__INSTRUCTIONS FOR THE TASK__
In your copy, include no images, and write out every entry below exactly as it stands.

__INPUT RECORDS__
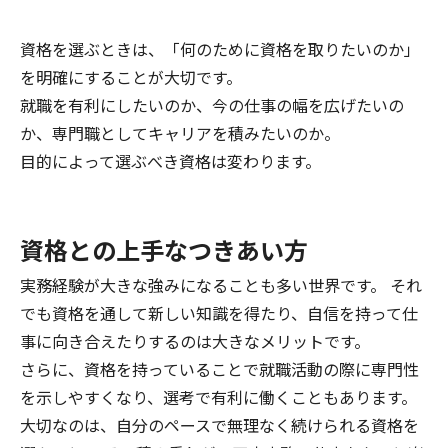
資格を選ぶときは、「何のために資格を取りたいのか」
を明確にすることが大切です。
就職を有利にしたいのか、今の仕事の幅を広げたいの
か、専門職としてキャリアを積みたいのか。
目的によって選ぶべき資格は変わります。
資格との上手なつきあい方
実務経験が大きな強みになることも多い世界です。 それ
でも資格を通して新しい知識を得たり、自信を持って仕
事に向き合えたりするのは大きなメリットです。
さらに、資格を持っていることで就職活動の際に専門性
を示しやすくなり、選考で有利に働くこともあります。
大切なのは、自分のペースで無理なく続けられる資格を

__REPLY TO THE EXERCISE__
資格を選ぶときは、「何のために資格を取りたいのか」
を明確にすることが大切です。
就職を有利にしたいのか、今の仕事の幅を広げたいの
か、専門職としてキャリアを積みたいのか。
目的によって選ぶべき資格は変わります。
資格との上手なつきあい方
実務経験が大きな強みになることも多い世界です。 それ
でも資格を通して新しい知識を得たり、自信を持って仕
事に向き合えたりするのは大きなメリットです。
さらに、資格を持っていることで就職活動の際に専門性
を示しやすくなり、選考で有利に働くこともあります。
大切なのは、自分のペースで無理なく続けられる資格を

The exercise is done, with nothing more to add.